Work item
Leave every image out, and return the rest of the data word for word.

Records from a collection
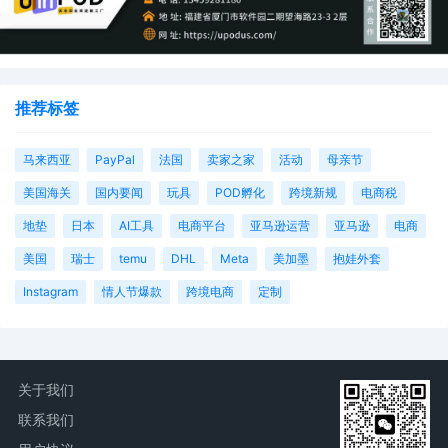
因高昂的诉讼成本影响企业正常运营。
被告决定和解的，应确定自身和解底线。在签署和解协议时，需要
严格审查和解协议，避免签署过于严苛的承诺以影响后续经营。同
时，和解协议需要明确和解范围，防止原告将来再次起诉。
推荐标签
（三）应诉
被告认为自身无侵权行为，遭受错误指控的，或可选择积极应诉，
马来西亚
PayPal
法国
卖家之家
活动
母亲节
按时提交答辩状及撤销TRO的动议，以争取尽早解除冻结。
美国海关
国内要闻
玩具
POD孵化
跨境新规
电商税
1. 就TRO/PI提出程序性抗辩
地垫
日本
AI工具
电商平台
亚马逊运营
亚马逊
电商
规则第65条规定，被告可对TRO及PI提出程序性抗辩，申请法院撤
美国
瑞士
temu
DHL
Meta
美加墨
抱娃外套
销或拒绝签发禁令。
Instagram
情人节爆款
跨境电商
定制
被告在被TRO后，应尽快委托律师评估案件情况，依据第65条第(b)
(4)款提出撤销或修改TRO动议，但须注意除法院另行裁定外，被告
应提前两日通知原告。针对后续的PI阶段，被告应依据规则第65条
第(a)款及时提交书面异议，积极参加听证会进行现场陈述，以反驳
关于我们
原告进一步的动议申请。上述抗辩应着重以前述的禁令审查四要素
展开，如案涉商品无销量或销量极低、存在合法授权、禁令已严重
联系我们
影响日常经营或禁令范围过广等。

Exercise solution
因高昂的诉讼成本影响企业正常运营。
被告决定和解的，应确定自身和解底线。在签署和解协议时，需要
严格审查和解协议，避免签署过于严苛的承诺以影响后续经营。同
时，和解协议需要明确和解范围，防止原告将来再次起诉。
推荐标签
（三）应诉
被告认为自身无侵权行为，遭受错误指控的，或可选择积极应诉，
马来西亚
PayPal
法国
卖家之家
活动
母亲节
按时提交答辩状及撤销TRO的动议，以争取尽早解除冻结。
美国海关
国内要闻
玩具
POD孵化
跨境新规
电商税
1. 就TRO/PI提出程序性抗辩
地垫
日本
AI工具
电商平台
亚马逊运营
亚马逊
电商
规则第65条规定，被告可对TRO及PI提出程序性抗辩，申请法院撤
美国
瑞士
temu
DHL
Meta
美加墨
抱娃外套
销或拒绝签发禁令。
Instagram
情人节爆款
跨境电商
定制
被告在被TRO后，应尽快委托律师评估案件情况，依据第65条第(b)
(4)款提出撤销或修改TRO动议，但须注意除法院另行裁定外，被告
应提前两日通知原告。针对后续的PI阶段，被告应依据规则第65条
第(a)款及时提交书面异议，积极参加听证会进行现场陈述，以反驳
关于我们
原告进一步的动议申请。上述抗辩应着重以前述的禁令审查四要素
展开，如案涉商品无销量或销量极低、存在合法授权、禁令已严重
联系我们
影响日常经营或禁令范围过广等。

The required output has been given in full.